Rechtliche Einordnung und Zuschauerandrang
Die Staatsanwaltschaft hatte den 26-Jährigen zunächst wegen Mordes angeklagt. Das Landgericht wertet die Tat jedoch als Körperverletzung mit Todesfolge, da es derzeit keine Gründe für einen Tötungsvorsatz gebe. Sollte sich dies im Laufe des Verfahrens ändern, werde das Gericht einen rechtlichen Hinweis erteilen. Der Angeklagte hat das „objektive Tatgeschehen“ laut Staatsanwaltschaft eingeräumt, einen Tötungsvorsatz aber bestritten. Zum Teil könne er sich nicht mehr erinnern.
Der Zuschauerandrang war so groß, dass nicht alle Interessierten Einlass in den Gerichtssaal fanden. Als der Angeklagte in Handschellen vorgeführt wurde, riefen Zuschauer „Schäm dich“ und „Drecksmörder“. Familienangehörige hielten ein großes Porträt von Serkan Çalar in Richtung des Angeklagten. Ein Cousin des Opfers aus Ludwigshafen sagte: „Es ist heute ein schwerer Tag. Den Angeklagten zu sehen, ist bedrückend.“
Nebenklage fordert Signal gegen Gewalt
Yalçın Tekinoğlu, Anwalt der Familie als Nebenklägerin, kritisierte, dass es nur 30 Plätze für Zuschauer im Saal gebe. Das Gericht hätte prüfen müssen, ob ein größerer Saal zur Verfügung gestellt werden könne. Es sei „ein großes Anliegen der Familie“, an dem Prozess teilzunehmen. Kein Urteil und kein Gericht könne Serkan Çalar zurückbringen, aber die Angehörigen hofften, dass von diesem Prozess „ein Signal ausgeht“, dass künftig Gewalttaten gegen Mitarbeiter im öffentlichen Raum aufhörten. Laut Anwalt gab es insgesamt zwölf Schläge.
Serkan Çalar war der älteste von fünf Brüdern und alleinerziehender Vater von zwei Söhnen. Auch Mitarbeiter der Deutschen Bahn waren zum Prozess gekommen.

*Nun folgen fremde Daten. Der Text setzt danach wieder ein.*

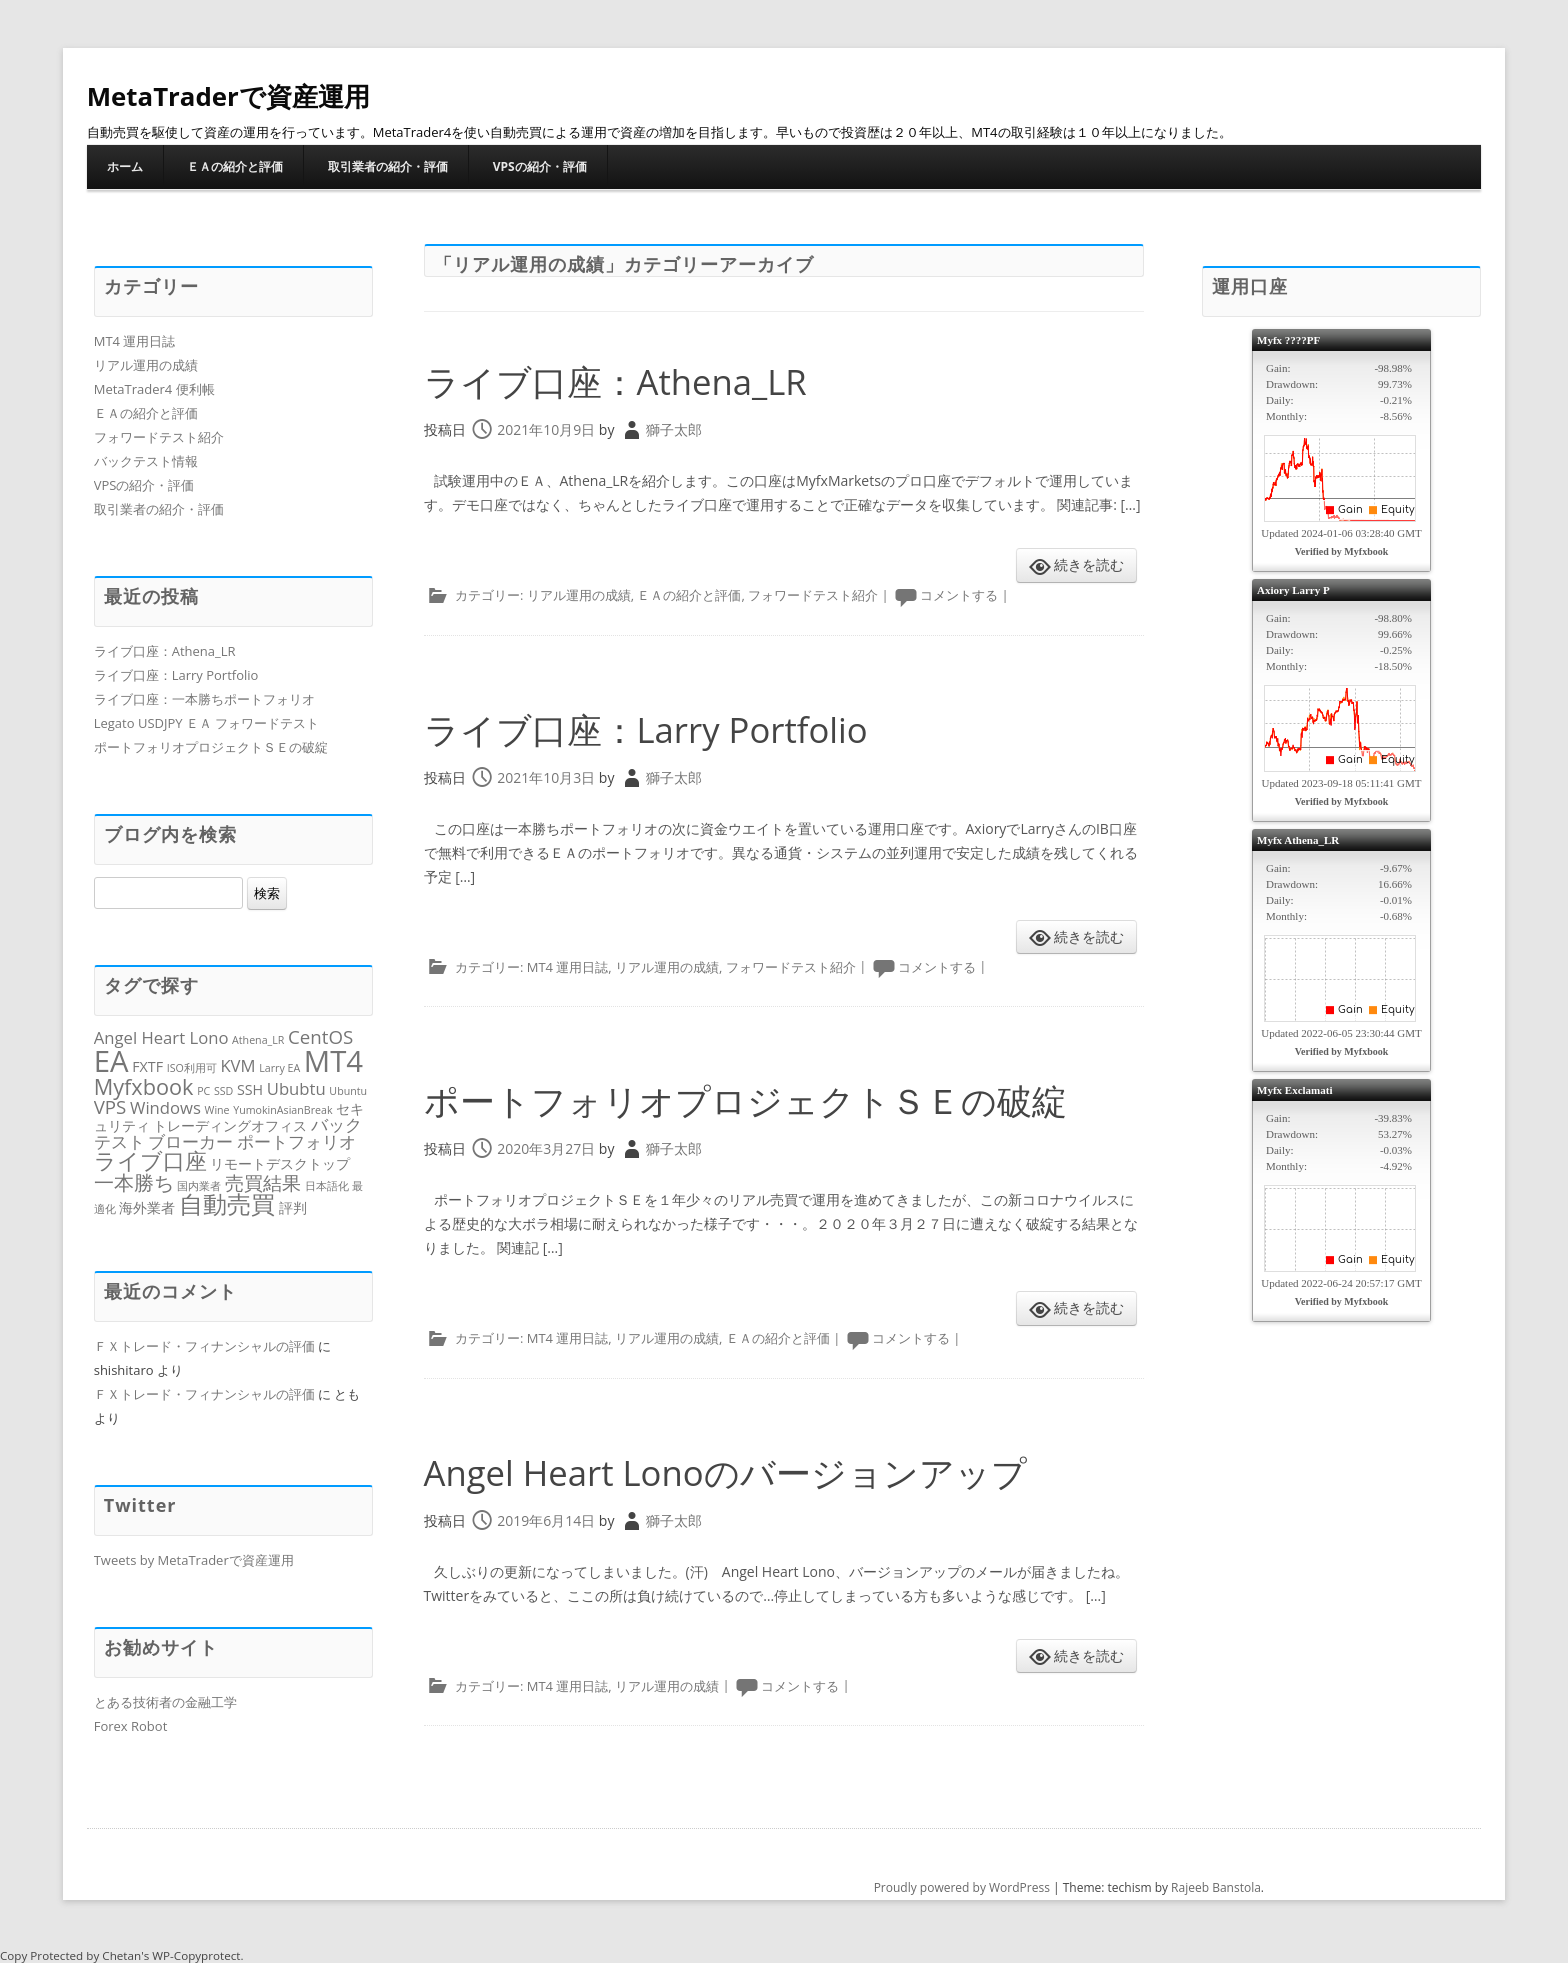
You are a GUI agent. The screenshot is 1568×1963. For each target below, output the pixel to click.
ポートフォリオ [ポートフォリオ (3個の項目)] (296, 1141)
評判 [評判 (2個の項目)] (293, 1207)
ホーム (125, 166)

Debatte um Sicherheit im Bahnverkehr
Der Fall löste bundesweit eine Debatte über Sicherheit im Bahnverkehr aus. Nach Angaben der Bundesregierung wurden 2025 rund 2.690 Angriffe auf Beschäftigte der Deutschen Bahn von der Bundespolizei aufgenommen – das waren etwa elf Prozent mehr als im Vorjahr. Die Deutsche Bahn testet seitdem beim Personal die Doppelbesetzung: In etlichen Zügen von DB Regio Mitte sind nun zwei Kundenbetreuer gemeinsam unterwegs. Alternativ arbeiten eine Sicherheitskraft und ein Kundenbetreuer zusammen. Ein Sprecher sagte, von Mitarbeitenden sei zurückgemeldet worden, dass durch das gemeinsame Auftreten kritische Situationen besser entschärft und eine Eskalation verhindert werden konnte. Ein weiteres Pilotprojekt mit stichhemmenden Westen starte im Juli.
Insgesamt sind am Landgericht acht Verhandlungstage geplant. Mit einem Urteil wird am 9. Juli gerechnet.